═════ ENTRIES PROVIDED ═════

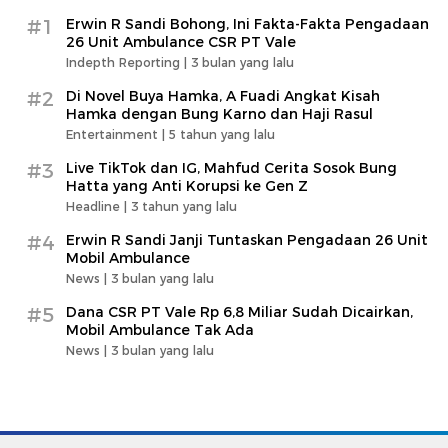
#1
Erwin R Sandi Bohong, Ini Fakta-Fakta Pengadaan
26 Unit Ambulance CSR PT Vale
Indepth Reporting |
3 bulan yang lalu
#2
Di Novel Buya Hamka, A Fuadi Angkat Kisah
Hamka dengan Bung Karno dan Haji Rasul
Entertainment |
5 tahun yang lalu
#3
Live TikTok dan IG, Mahfud Cerita Sosok Bung
Hatta yang Anti Korupsi ke Gen Z
Headline |
3 tahun yang lalu
#4
Erwin R Sandi Janji Tuntaskan Pengadaan 26 Unit
Mobil Ambulance
News |
3 bulan yang lalu
#5
Dana CSR PT Vale Rp 6,8 Miliar Sudah Dicairkan,
Mobil Ambulance Tak Ada
News |
3 bulan yang lalu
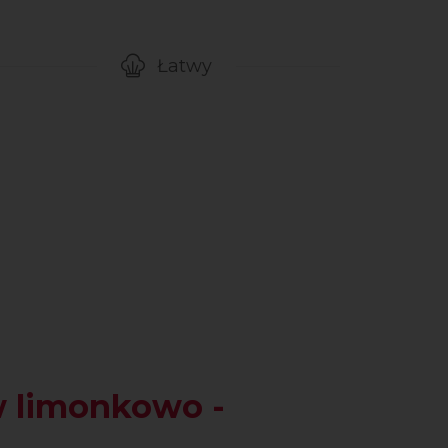
Łatwy
gotowanie przepisu
Poziom trudności
w limonkowo -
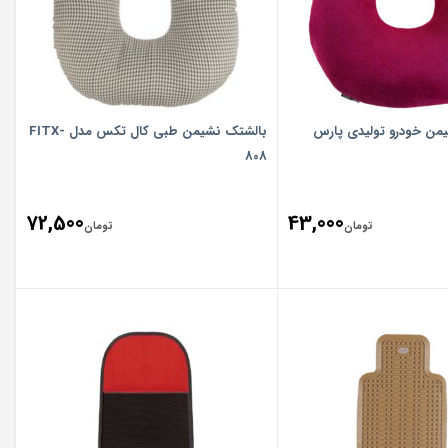
یمن خودرو تولیدی پارس
بالشتک نشیمن طبی کال تکس مدل FITX-
808
72,500
43,000
تومان
تومان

═════

EXERCISE AIM ::
Look above for the line with "Live TikTok dan IG, Mahfud Cerita Sosok Bung" and the line with "یمن خودرو تولیدی پارس", then copy them and all lines in between exactly as written, and only those, without any pictures.

RESPONSE ::
Live TikTok dan IG, Mahfud Cerita Sosok Bung
Hatta yang Anti Korupsi ke Gen Z
Headline |
3 tahun yang lalu
#4
Erwin R Sandi Janji Tuntaskan Pengadaan 26 Unit
Mobil Ambulance
News |
3 bulan yang lalu
#5
Dana CSR PT Vale Rp 6,8 Miliar Sudah Dicairkan,
Mobil Ambulance Tak Ada
News |
3 bulan yang lalu
Łatwy
gotowanie przepisu
Poziom trudności
w limonkowo -
یمن خودرو تولیدی پارس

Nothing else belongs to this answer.